Headaches and Menopause



Menopause brings with it many different symptoms. Some of these are simply an annoyance while others are overwhelming, which can be the case with menopause and headache. For many people, they will experience what is known as a peri-menopausal migraine. Typically, this will get better as the woman ages. However, studies show that for about 47% of all women heading into menopause, thy will experience worse headaches.

It is believed that these menopause headaches flare up secondary to a fluctuation in estrogen levels. To make matters worse, many times estrogen replacement therapy can make the migraine worse or it might make it better but the woman will not know until it happens.

The good news is that for menopause and headache, there are many great options that can help. For starters, a woman may try naturalistic remedies such as acupuncture. With this, women state that while standard forms of medication did not work, acupuncture works very well. In addition, the woman should avoid certain foods that are known to trigger menopause and headache. As an example, MSG, which is a food preservative found most commonly in Asian food, alcohol, chocolate, and tyramines are all problems. Other triggers would include increases levels of stress and not getting enough sleep.

Another option for menopause and headache would be to try biofeedback. Learning how to understand triggers for headaches is a key in stopping them. Biofeedback does just that by teaching a woman to recognize what she needs to do and not do while going through the change of life. Relaxation therapies have also shown to be very beneficial, such as deep breathing techniques, yoga, and so no. Other options for controlling headaches would include some forms of physical therapy, massage therapy, or working with a pain management doctor for occipital nerve blocks.

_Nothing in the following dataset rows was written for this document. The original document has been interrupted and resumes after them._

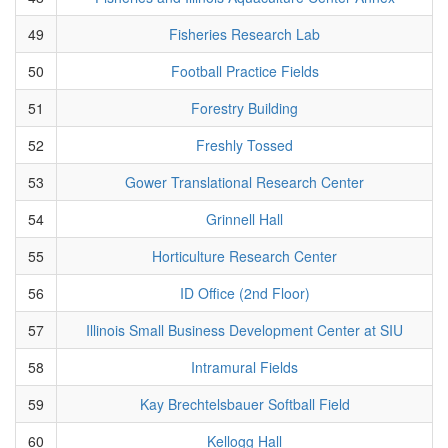
49
Fisheries Research Lab
50
Football Practice Fields
51
Forestry Building
52
Freshly Tossed
53
Gower Translational Research Center
54
Grinnell Hall
55
Horticulture Research Center
56
ID Office (2nd Floor)
57
Illinois Small Business Development Center at SIU
58
Intramural Fields
59
Kay Brechtelsbauer Softball Field
60
Kellogg Hall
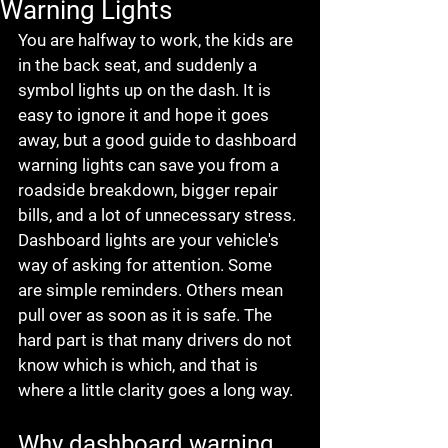
Warning Lights
You are halfway to work, the kids are 
in the back seat, and suddenly a 
symbol lights up on the dash. It is 
easy to ignore it and hope it goes 
away, but a good guide to dashboard 
warning lights can save you from a 
roadside breakdown, bigger repair 
bills, and a lot of unnecessary stress.
Dashboard lights are your vehicle's 
way of asking for attention. Some 
are simple reminders. Others mean 
pull over as soon as it is safe. The 
hard part is that many drivers do not 
know which is which, and that is 
where a little clarity goes a long way.
Why dashboard warning 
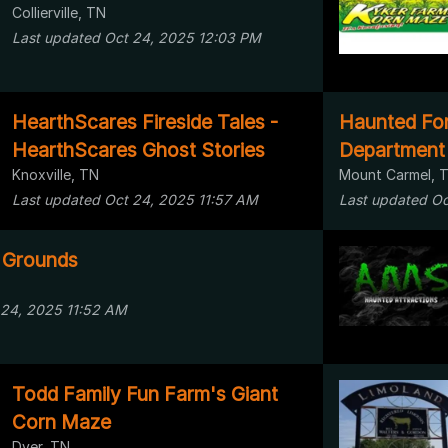
Collierville, TN
Last updated Oct 24, 2025 12:03 PM
HearthScares Fireside Tales -
Haunted Fore
HearthScares Ghost Stories
Department
Knoxville, TN
Mount Carmel, 
Last updated Oct 24, 2025 11:57 AM
Last updated Oc
 Grounds
 24, 2025 11:52 AM
Todd Family Fun Farm's Giant
Corn Maze
Dyer, TN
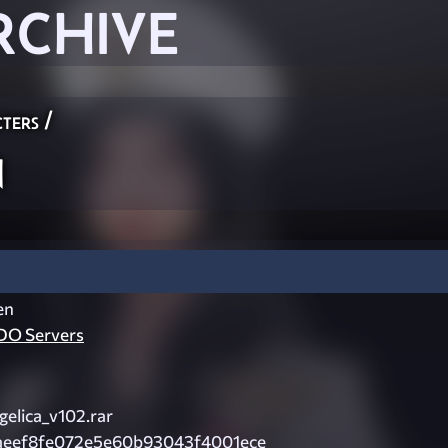
RCHIVE
ters
/
n
en
O Servers
elica_v102.rar
aeef8fe072e5e60b93043f4001ece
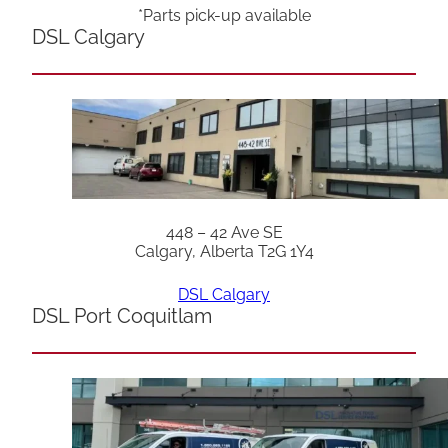
*Parts pick-up available
DSL Calgary
448 – 42 Ave SE
Calgary, Alberta T2G 1Y4
DSL Calgary
DSL Port Coquitlam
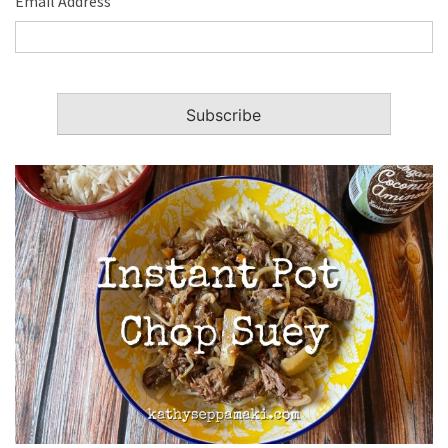
Email Address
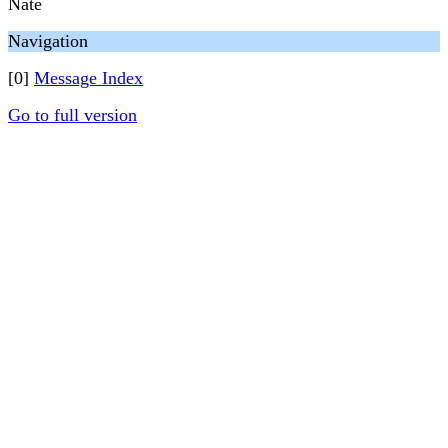
Nate
Navigation
[0]
Message Index
Go to full version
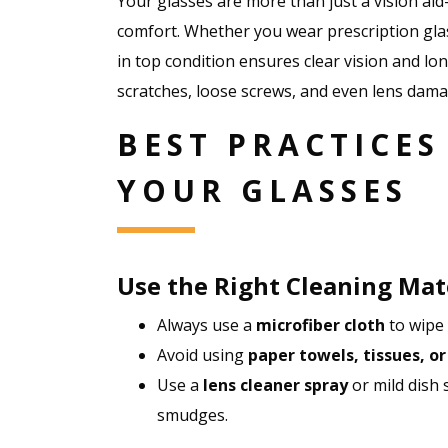
Your glasses are more than just a vision ai
comfort. Whether you wear prescription gla
in top condition ensures clear vision and l
scratches, loose screws, and even lens damag
BEST PRACTICES
YOUR GLASSES
Use the Right Cleaning Mat
Always use a
microfiber cloth
to wipe 
Avoid using
paper towels, tissues, or
Use a
lens cleaner spray
or mild dish
smudges.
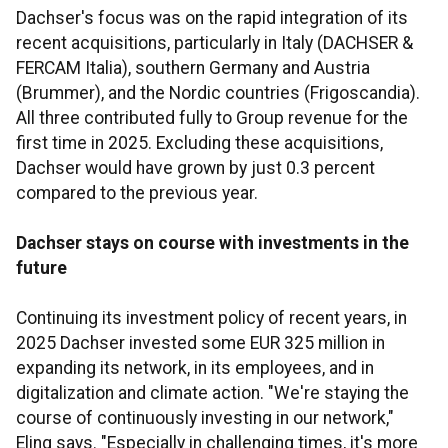
Dachser's focus was on the rapid integration of its
recent acquisitions, particularly in Italy (DACHSER &
FERCAM Italia), southern Germany and Austria
(Brummer), and the Nordic countries (Frigoscandia).
All three contributed fully to Group revenue for the
first time in 2025. Excluding these acquisitions,
Dachser would have grown by just 0.3 percent
compared to the previous year.
Dachser stays on course with investments in the
future
Continuing its investment policy of recent years, in
2025 Dachser invested some EUR 325 million in
expanding its network, in its employees, and in
digitalization and climate action. "We're staying the
course of continuously investing in our network,"
Eling says. "Especially in challenging times, it's more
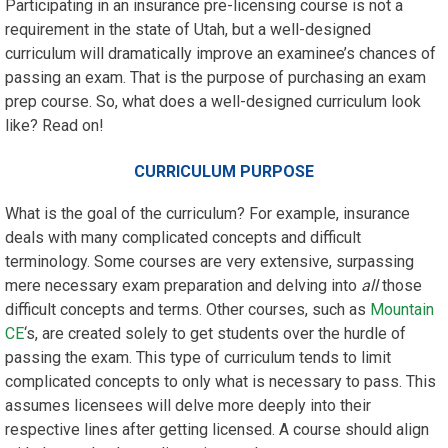
Participating in an insurance pre-licensing course is not a
requirement in the state of Utah, but a well-designed
curriculum will dramatically improve an examinee’s chances of
passing an exam. That is the purpose of purchasing an exam
prep course. So, what does a well-designed curriculum look
like? Read on!
CURRICULUM PURPOSE
What is the goal of the curriculum? For example, insurance
deals with many complicated concepts and difficult
terminology. Some courses are very extensive, surpassing
mere necessary exam preparation and delving into
all
those
difficult concepts and terms. Other courses, such as
Mountain
CE
‘s, are created solely to get students over the hurdle of
passing the exam. This type of curriculum tends to limit
complicated concepts to only what is necessary to pass. This
assumes licensees will delve more deeply into their
respective lines after getting licensed. A course should align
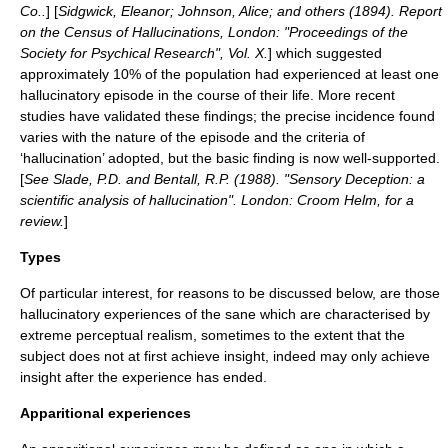
Co..
] [
Sidgwick, Eleanor; Johnson, Alice; and others (1894). Report
on the Census of Hallucinations, London: "Proceedings of the
Society for Psychical Research", Vol. X.
] which suggested
approximately 10% of the population had experienced at least one
hallucinatory episode in the course of their life. More recent
studies have validated these findings; the precise incidence found
varies with the nature of the episode and the criteria of
‘hallucination’ adopted, but the basic finding is now well-supported.
[
See Slade, P.D. and Bentall, R.P. (1988). "Sensory Deception: a
scientific analysis of hallucination". London: Croom Helm, for a
review.
]
Types
Of particular interest, for reasons to be discussed below, are those
hallucinatory experiences of the sane which are characterised by
extreme perceptual realism, sometimes to the extent that the
subject does not at first achieve insight, indeed may only achieve
insight after the experience has ended.
Apparitional experiences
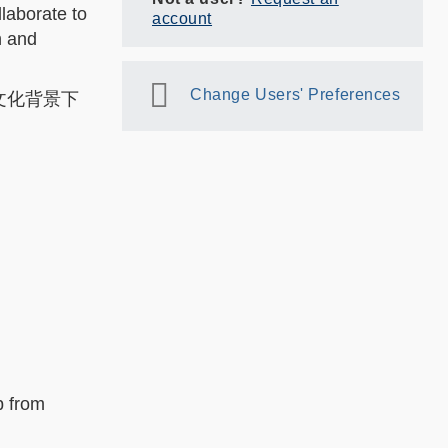
llaborate to
account
n and
Change Users' Preferences
同文化背景下
p from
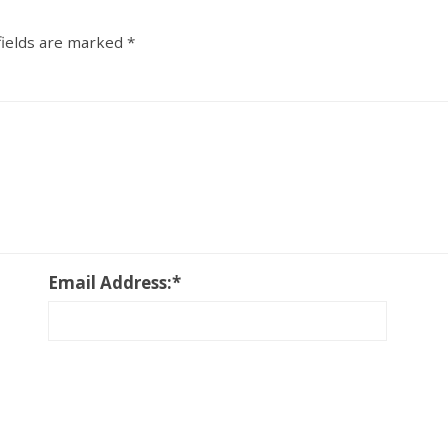
fields are marked
*
Email Address:
*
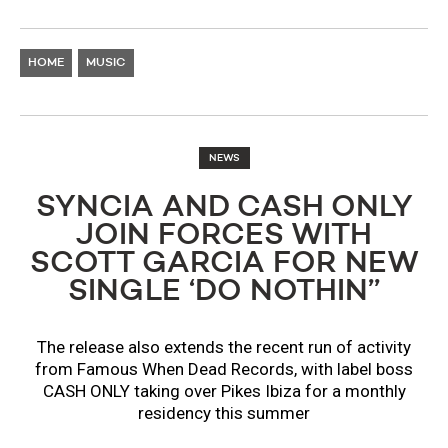
HOME
MUSIC
NEWS
SYNCIA AND CASH ONLY
JOIN FORCES WITH
SCOTT GARCIA FOR NEW
SINGLE ‘DO NOTHIN’’
The release also extends the recent run of activity
from Famous When Dead Records, with label boss
CASH ONLY taking over Pikes Ibiza for a monthly
residency this summer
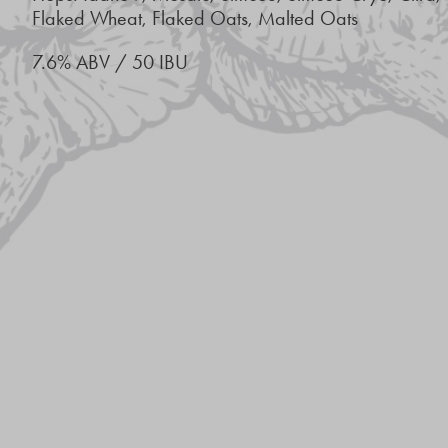
Flaked Wheat, Flaked Oats, Malted Oats
7.6% ABV / 50 IBU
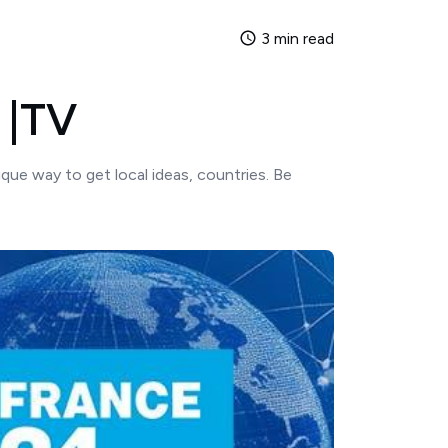
3 min read
 |TV
ique way to get local ideas, countries. Be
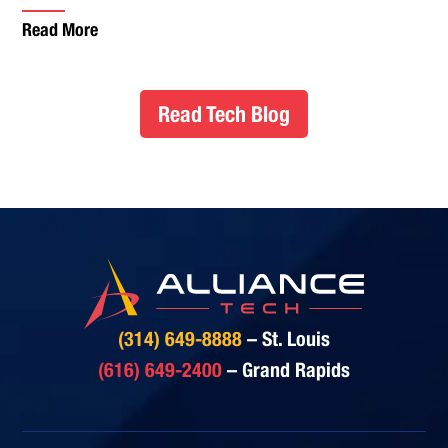
Read More
Read Tech Blog
(314) 649-8888
– St. Louis
(616) 649-2400
– Grand Rapids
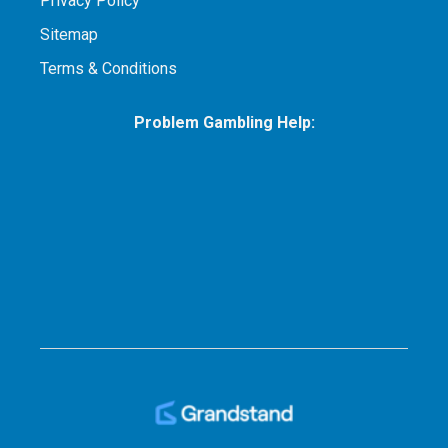
Privacy Policy
Sitemap
Terms & Conditions
Problem Gambling Help:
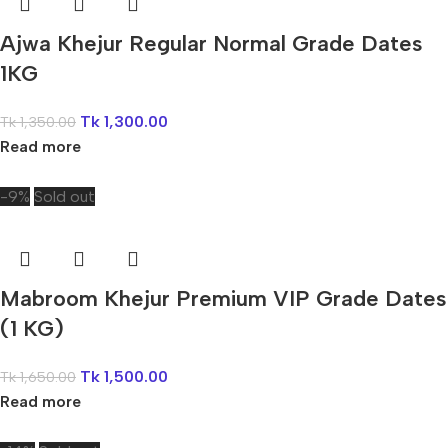
Ajwa Khejur Regular Normal Grade Dates
1KG
Tk
1,300.00
Tk
1,350.00
Read more
-9%
Sold out
Mabroom Khejur Premium VIP Grade Dates
(1 KG)
Tk
1,500.00
Tk
1,650.00
Read more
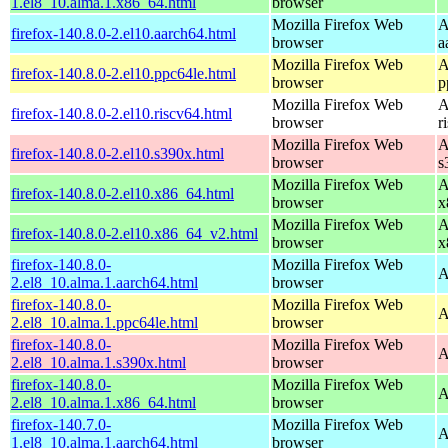
1.el8_10.alma.1.x86_64.html
browser
Mozilla Firefox Web
A
firefox-140.8.0-2.el10.aarch64.html
browser
a
Mozilla Firefox Web
A
firefox-140.8.0-2.el10.ppc64le.html
browser
p
Mozilla Firefox Web
A
firefox-140.8.0-2.el10.riscv64.html
browser
r
Mozilla Firefox Web
A
firefox-140.8.0-2.el10.s390x.html
browser
s
Mozilla Firefox Web
A
firefox-140.8.0-2.el10.x86_64.html
browser
x
Mozilla Firefox Web
A
firefox-140.8.0-2.el10.x86_64_v2.html
browser
x
firefox-140.8.0-
Mozilla Firefox Web
A
2.el8_10.alma.1.aarch64.html
browser
firefox-140.8.0-
Mozilla Firefox Web
A
2.el8_10.alma.1.ppc64le.html
browser
firefox-140.8.0-
Mozilla Firefox Web
A
2.el8_10.alma.1.s390x.html
browser
firefox-140.8.0-
Mozilla Firefox Web
A
2.el8_10.alma.1.x86_64.html
browser
firefox-140.7.0-
Mozilla Firefox Web
A
1.el8_10.alma.1.aarch64.html
browser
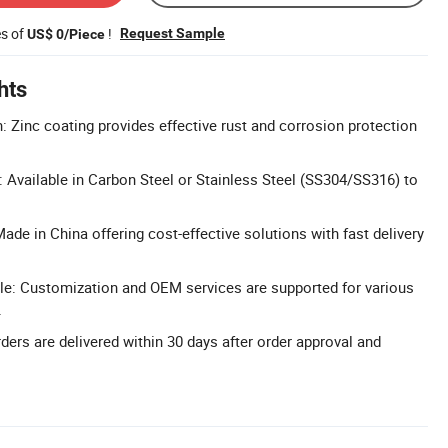
es of
!
Request Sample
US$ 0/Piece
hts
: Zinc coating provides effective rust and corrosion protection
: Available in Carbon Steel or Stainless Steel (SS304/SS316) to
ade in China offering cost-effective solutions with fast delivery
le: Customization and OEM services are supported for various
.
ders are delivered within 30 days after order approval and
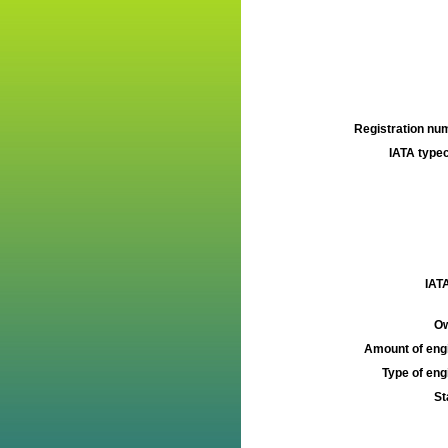
Registration num
IATA typec
IATA
Ow
Amount of engi
Type of engi
St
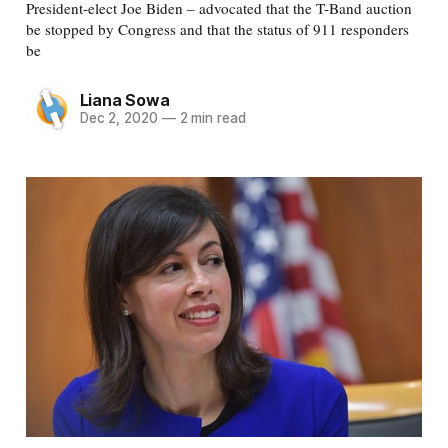
President-elect Joe Biden – advocated that the T-Band auction
be stopped by Congress and that the status of 911 responders
be
Liana Sowa
Dec 2, 2020
—
2 min read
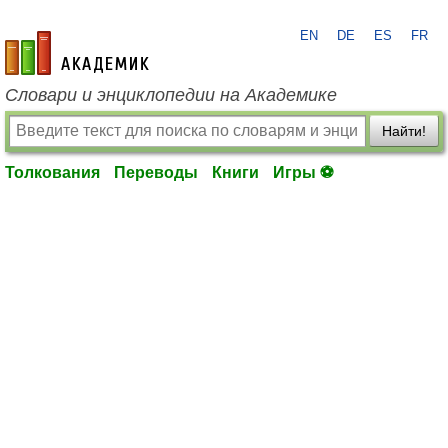
EN
DE
ES
FR
academic.ru
Словари и энциклопедии на Академике
Найти!
Толкования
Переводы
Книги
Игры ⚽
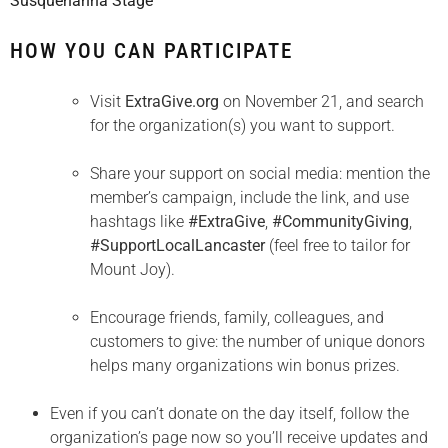
Susquehanna Stage
HOW YOU CAN PARTICIPATE
Visit
ExtraGive.org
on November 21, and search
for the organization(s) you want to support.
Share your support on social media: mention the
member’s campaign, include the link, and use
hashtags like
#ExtraGive
,
#CommunityGiving
,
#SupportLocalLancaster
(feel free to tailor for
Mount Joy).
Encourage friends, family, colleagues, and
customers to give: the number of unique donors
helps many organizations win bonus prizes.
Even if you can’t donate on the day itself, follow the
organization’s page now so you’ll receive updates and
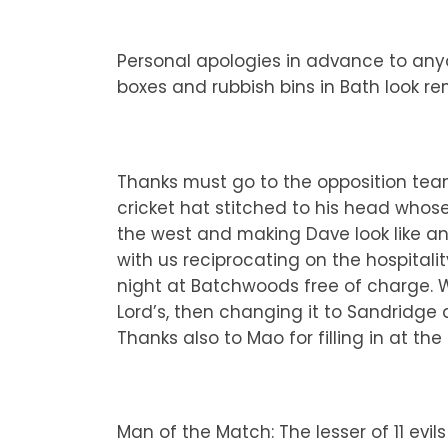
Personal apologies in advance to anyo
boxes and rubbish bins in Bath look r
Thanks must go to the opposition team
cricket hat stitched to his head whos
the west and making Dave look like an 
with us reciprocating on the hospitali
night at Batchwoods free of charge. W
Lord’s, then changing it to Sandridge 
Thanks also to Mao for filling in at th
Man of the Match: The lesser of 11 evi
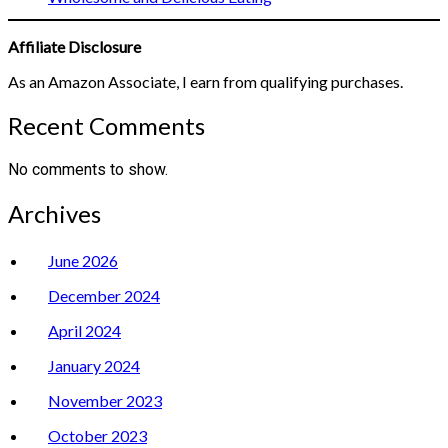
Affiliate Disclosure
As an Amazon Associate, I earn from qualifying purchases.
Recent Comments
No comments to show.
Archives
June 2026
December 2024
April 2024
January 2024
November 2023
October 2023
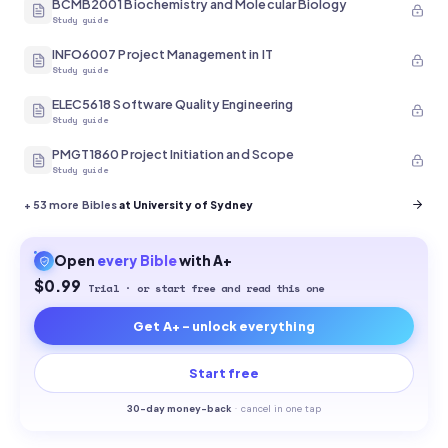
BCMB2001 Biochemistry and Molecular Biology
Study guide
INFO6007 Project Management in IT
Study guide
ELEC5618 Software Quality Engineering
Study guide
PMGT1860 Project Initiation and Scope
Study guide
+
53
more Bibles
at University of Sydney
Open
every
Bible
with A+
$0.99
Trial · or start free and read this one
Get A+ - unlock everything
Start free
30-
day money-back
·
cancel in one tap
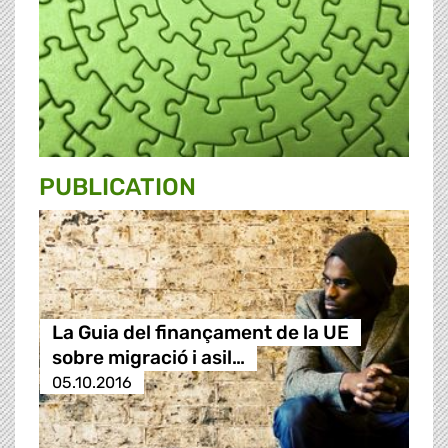
PUBLICATION
La Guia del finançament de la UE
sobre migració i asil…
05.10.2016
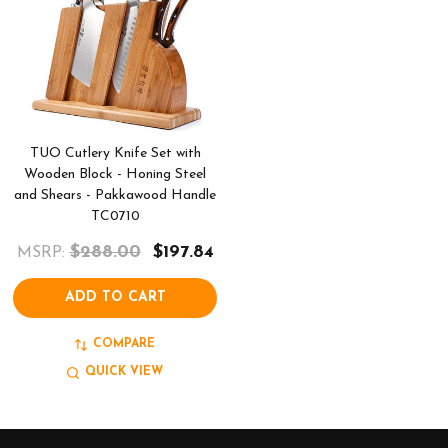
TUO Cutlery Knife Set with
Wooden Block - Honing Steel
and Shears - Pakkawood Handle
TC0710
$288.00
$197.84
MSRP:
ADD TO CART
COMPARE
QUICK VIEW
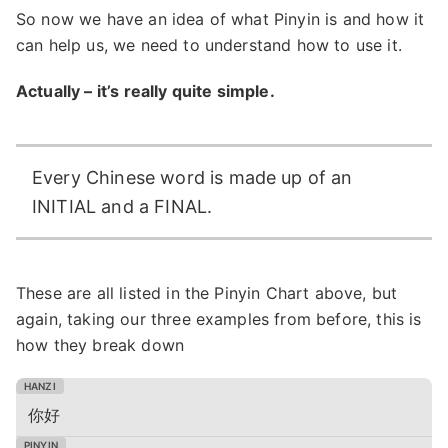
So now we have an idea of what Pinyin is and how it
can help us, we need to understand how to use it.
Actually – it’s really quite simple.
Every Chinese word is made up of an
INITIAL and a FINAL.
These are all listed in the Pinyin Chart above, but
again, taking our three examples from before, this is
how they break down
你好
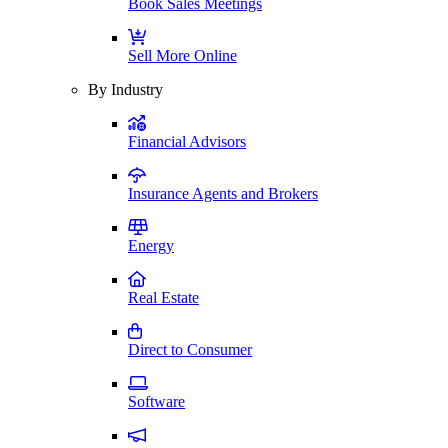
Book Sales Meetings
Sell More Online
By Industry
Financial Advisors
Insurance Agents and Brokers
Energy
Real Estate
Direct to Consumer
Software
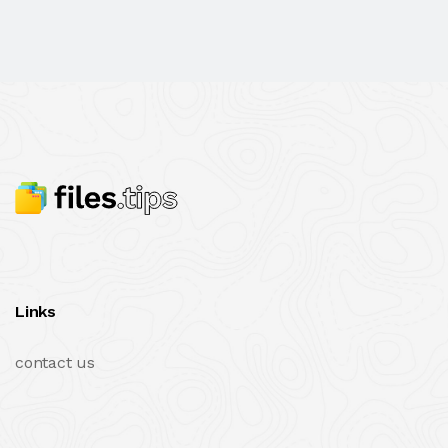
Links
contact us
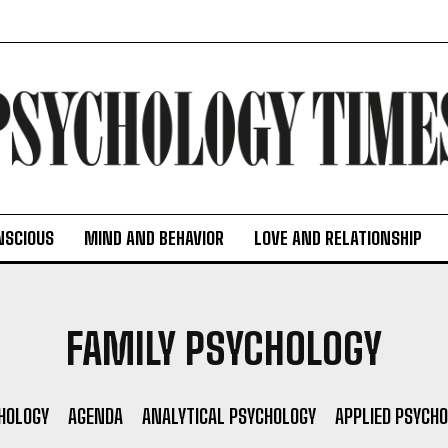
NSCIOUS
MIND AND BEHAVIOR
LOVE AND RELATIONSHIP
FAMILY PSYCHOLOGY
HOLOGY
AGENDA
ANALYTICAL PSYCHOLOGY
APPLIED PSYCH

Remember, it is common for a woman in menopause to battle with headaches. She should never skip a meal, eat a healthy diet, and avoid exertion. Many times, lying down in a quiet room for a while is enough to bring the headache under control. However, if she still cannot get the headache to stop or is continually experiencing menopause headaches, then she should talk to her doctor about possible medications. Keep in mind that while headaches and menopause do go hand-in-hand, a headache could also be the sign of something seriously wrong. Therefore, if the headache continues, it should not be assumed that it is menopause only.

If the doctor chooses to treat with medication, she may be given antibiotics, since infection of some kind could be an underlying problem, H2 blocker, hormones, NSAIDS, Vasodilators, Antihypertensives, antidepressants, and several others. Typically, 90% of all headaches to be associated with menopause would occur within 48 hours to the start of a menstrual cycle. However, just 14% of women experiencing headache have them exclusively to menopause. Therefore, while this is a symptom, it is not one of the more common ones and it is very treatable.